Nordic Capital had previously lost a case arguing carried interest should be classed as capital gains rather than income tax, but that ruling was overturned in a follow-up hearing at the Administrative Court of Appeal in Stockholm today.
Sweden’s tax agency had attempted to sting the country’s buyout houses for SEK4bn ($600m) in back-tax, claiming executive should pay the higher income tax rate for money made through carried interest on their funds.
Reuters reported that Joakim Karlsson, managing partner at Nordic Capital’s fund management body NC Advisory, said, “This issue has caused a lot of uncertainty and drained a lot of resources from the entire industry and the tax agency.

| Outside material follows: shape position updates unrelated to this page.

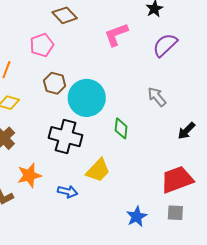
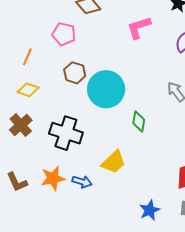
pink pentagon: (42, 45) -> (64, 34), turned 30
black cross: (66, 137) -> (66, 133), moved
orange star: (29, 175) -> (53, 178), moved

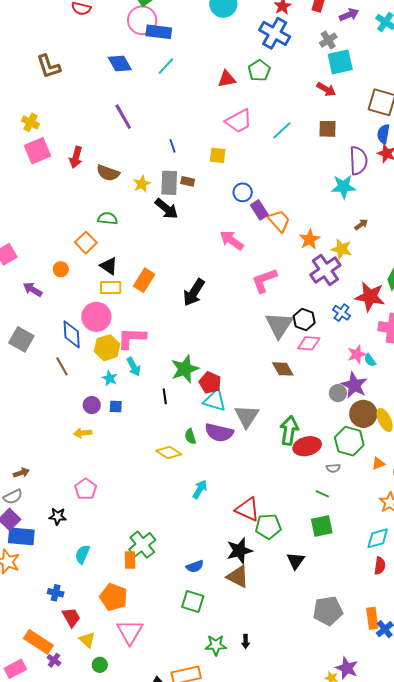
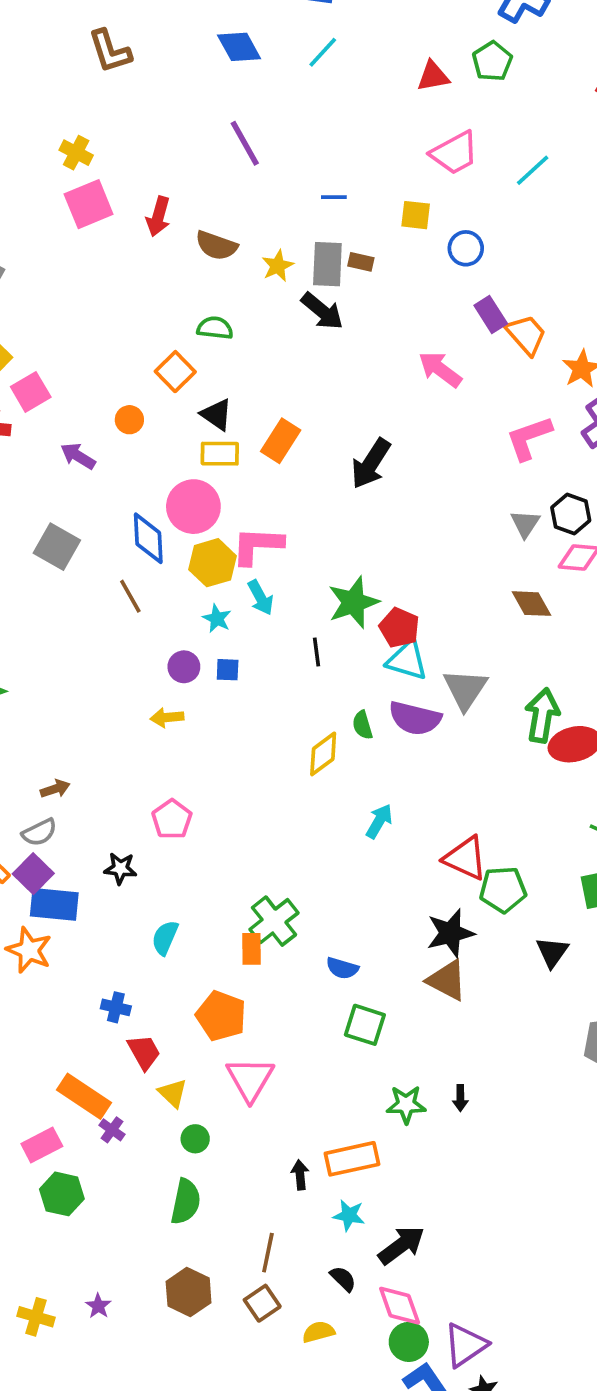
blue line: (173, 146) -> (334, 197), turned -72
blue circle: (243, 192) -> (466, 248), moved
pink L-shape: (264, 280) -> (529, 438), moved
gray triangle: (279, 325) -> (525, 524), size x0.6
yellow diamond: (169, 453) -> (323, 754), turned -70
blue semicircle: (195, 566) -> (342, 968), moved, turned 36

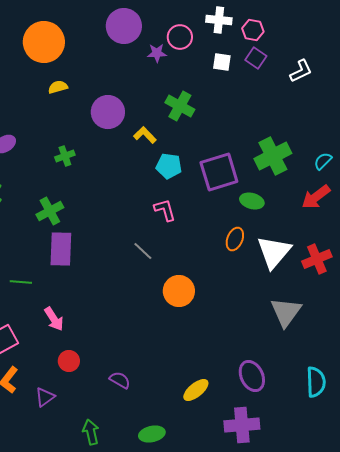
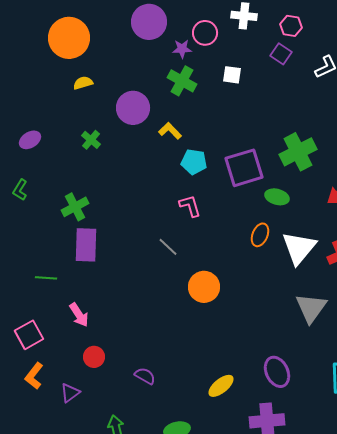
pink hexagon: (253, 30) -> (291, 26), moved
white square: (222, 62) -> (232, 75), moved
green cross: (180, 106) -> (182, 81), moved
green cross: (65, 156) -> (91, 140), moved, turned -30

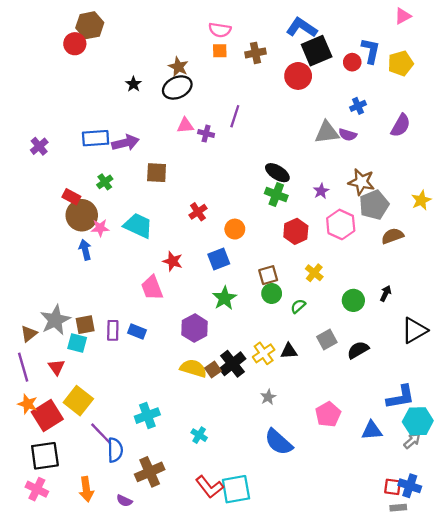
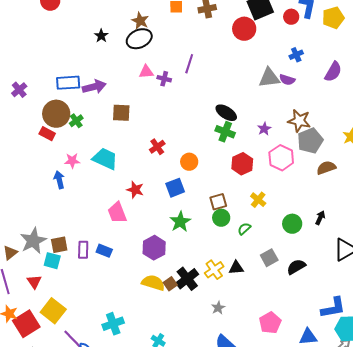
brown circle: (82, 215) -> (56, 114), moved

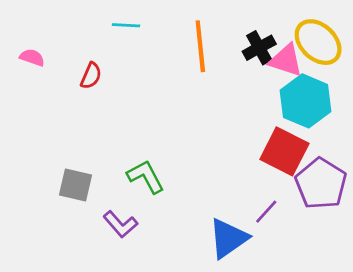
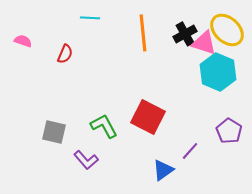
red square: (284, 151) -> (148, 117), moved
purple pentagon: (321, 184) -> (229, 131), size x0.7
blue triangle: (228, 238) -> (163, 170), size x0.7

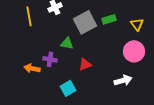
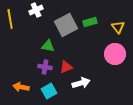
purple cross: (50, 59) -> (45, 67), moved
orange arrow: (32, 68) -> (21, 87), moved
white arrow: (123, 80) -> (81, 83), moved

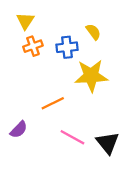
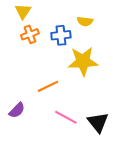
yellow semicircle: (93, 32) -> (85, 21), turned 133

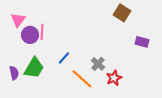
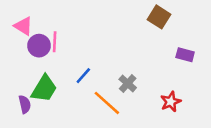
pink triangle: (18, 20) -> (23, 26), turned -35
purple semicircle: (14, 73) -> (25, 104), moved
red star: (114, 78) -> (171, 102), moved

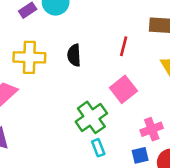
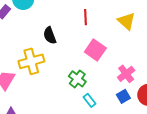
yellow cross: (29, 57) -> (31, 61), moved
green cross: (91, 117) -> (77, 79), size x0.7

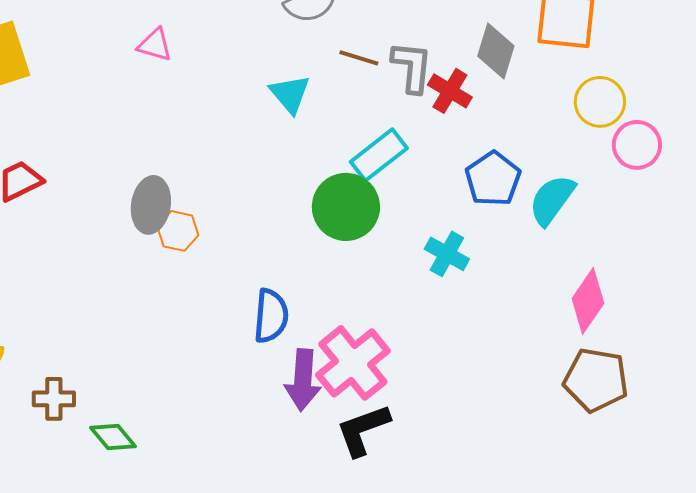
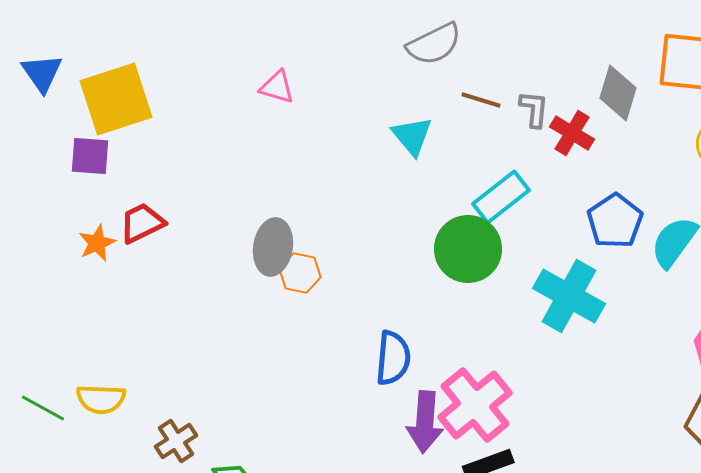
gray L-shape: (412, 67) -> (534, 109), size x0.7
cyan cross: (447, 254) -> (569, 296), size x1.6
brown cross: (54, 399) -> (176, 441), turned -33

“It is good that this issue has now been thoroughly scrutinized in court.”
Losing the case might have had wider implications for the Nordic buyout industry, as other Scandinavian governments could have looked to recoup more tax from private equity houses in the same manner.
NC Advisory CFO Klas Tikkanen earlier said he would consider moving to London if NC lost the case, which would have seen it cough up about €67m in back-tax.
He added that Nordic Capital was confident it would win following discussions with more than 20 tax experts.
Fellow buyout houses Altor, EQT Partners, IK, Segulah and Triton and their partners were also slammed with tax claims as part of the case.